Anbang suffers second setback in overseas push as offer for US insurer put on hold; follows Starwood withdrawal

Politically well connected company asked by New York regulator to provide further details on shareholding and funding structure

PUBLISHED : Wednesday, 01 June, 2016, 8:31pm
UPDATED : Wednesday, 01 June, 2016, 8:31pm

Anbang Insurance Group, one of China’s most aggressive overseas acquirers and controlled by enigmatic businessman Wu Xiaohui, has suffered another setback in its offshore expansion plans after halting a bid to buy a US based insurer.

The group plans to put on hold its purchase of annuities and life insurer Fidelity & Guaranty Life after the New York finance regulator sought more detailed information about the Chinese company’s funding and shareholder structure, foreign media reported.

Anbang would refile an application with the regulator in the near future, Fidelity & Guaranty Life said in a filing to the New York Stock Exchange on Tuesday. Anbang was not available for immediate comment.

Earlier reports said Anbang had agreed to buy the insurer for US$1.57 billion in November.

It is the second time in recent months that Anbang has suffered a setback in terms of acquiring overseas assets, after it dropped a plan to take over hotel giant Starwood in late March.

“If Anbang fails again this time, the company is very likely to face bigger pressure in fund raising in future as investors will question its execution ability in carrying out acquisition deals,” said a Hong Kong-based insurance analyst, who declined to be named.

The company is very likely to face bigger pressure in fund raising in future as investors will question its execution ability
Hong Kong-based insurance analyst

“It seems Anbang has met with some problems...and the US regulator is being cautious to ask [the insurer] to prove two things,” the analysts said.

If it continued with the acquisition, Anbang would first have to prove it had sufficient financial resources to cushion the existing insurance liabilities carried by Fidelity. Secondly, it would need to show that its funding structure was in compliance and that the acquisition funding would come from legitimate channels, the analyst explained.
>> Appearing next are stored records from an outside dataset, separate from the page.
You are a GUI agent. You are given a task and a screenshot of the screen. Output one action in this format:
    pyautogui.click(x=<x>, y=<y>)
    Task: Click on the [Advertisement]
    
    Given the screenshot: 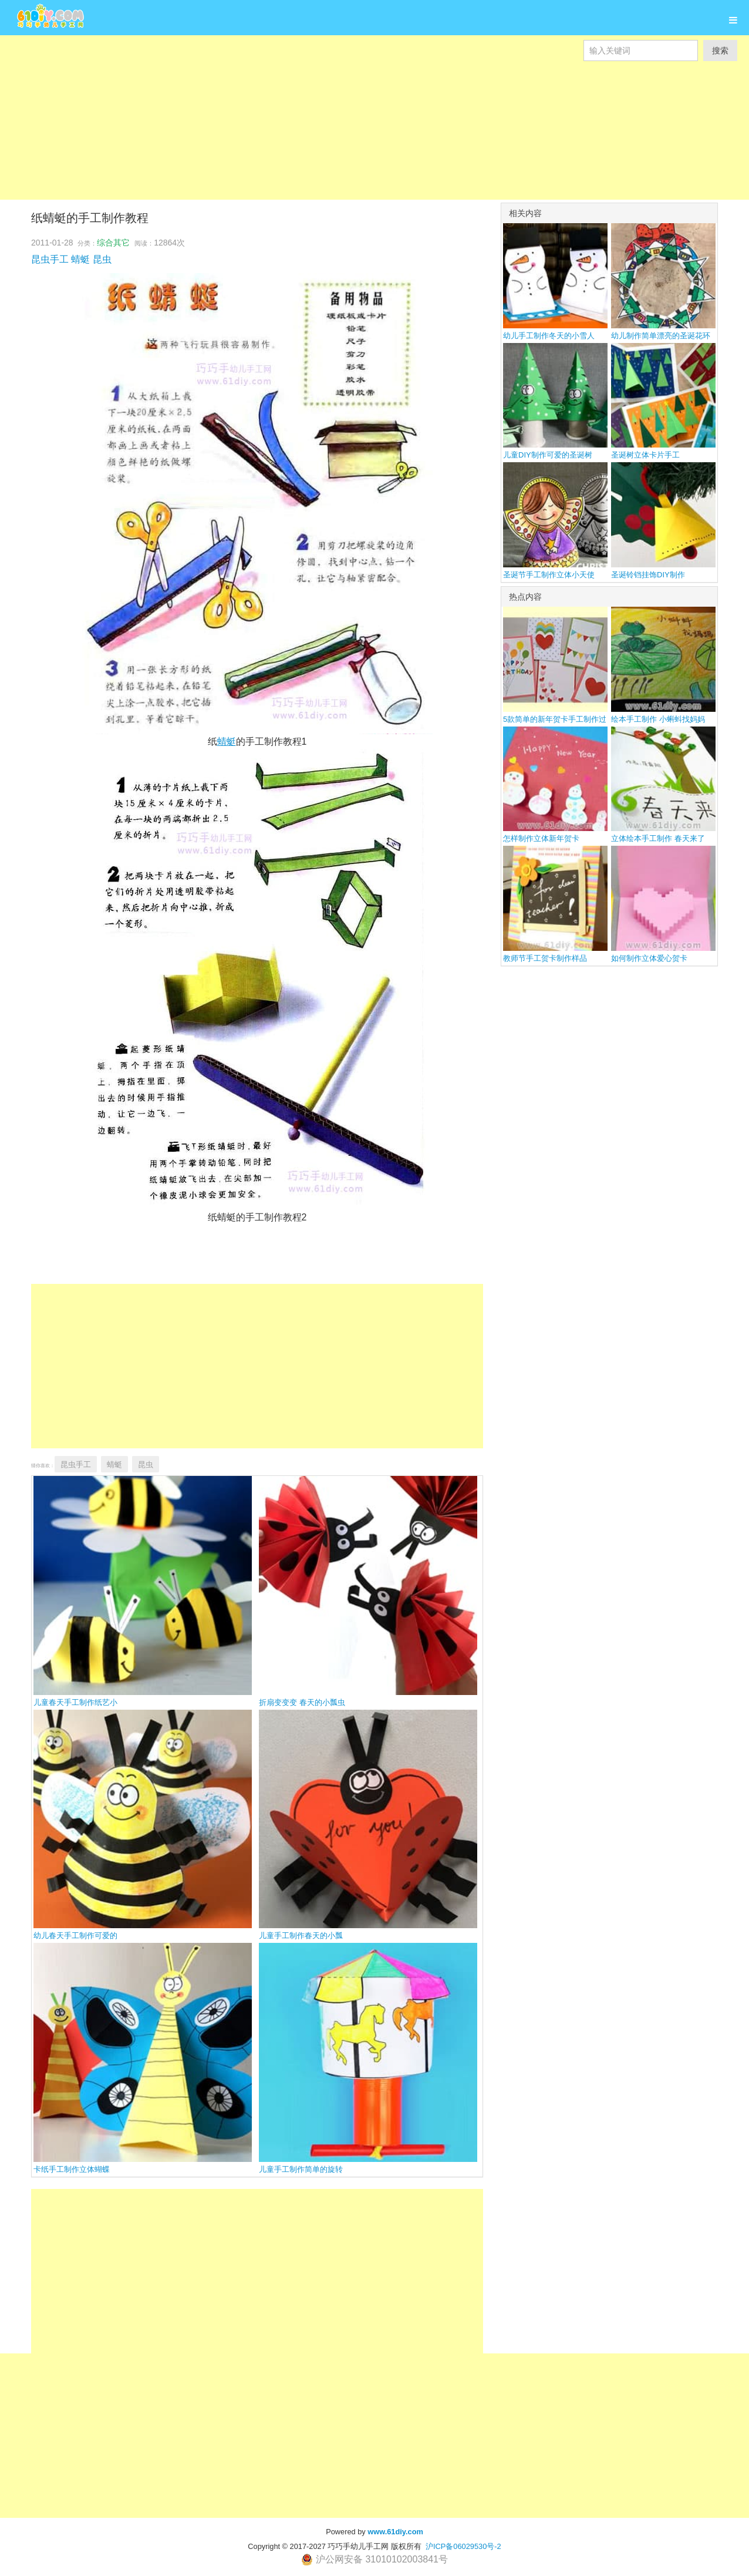 What is the action you would take?
    pyautogui.click(x=352, y=143)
The rise of Anbang Insurance has been a mystery to market watchers. During an eight-month period in 2014, the privately owned company’s registered capital expanded fivefold but the shareholder list was filled with names of little-known fund companies.

Anbang chairman Wu Xiaohui remains an enigma, continuing to shun publicity, but is believe to have one of the most powerful political networks based on his personal connection with China’s former paramount leader Deng Xiaoping, analysts say. There were rumours that Wu was married to a granddaughter of Deng.

Anbang made a global name for itself in 2014 with the US$2 billion purchase of the historic Waldorf Astoria hotel in New York City.

Last year, it purchased a controlling stake in South Korea’s Tongyang Life Insurance, following a slew of high-profile deals in Europe, including the purchase of Dutch insurer Vivat and Belgian insurer Fidea in 2014.

On March 31, Anbang suffered a major setback when it abruptly pulled out from a US$14 billion bid to acquire Starwood Hotels & Resorts, apparently triggered after China’s insurance regulator stepped in and questioned Anbang’s risk control ability with regard to the huge size of the investment.

Prior to that scrutiny, the company had aggressively raised its offer several times to beat out the rival bidder Marriott International.

A week ahead of Anbang’s withdrawal from the Starwood deal, mainland finance media Caixin reported that the Chinese Insurance Regulatory Commission (CIRC), the top insurance regulator, questioned whether Anbang’s bid for Starwood exceeded the investment limit for Chinese insurers – which is capped at 15 per cent of total assets in relation to overseas markets.

Caixin reported in early May that the CIRC was planning to send inspectors to Anbang Insurance after the watchdog stepped up scrutiny of insurers’ investments in real estate and unlisted equities.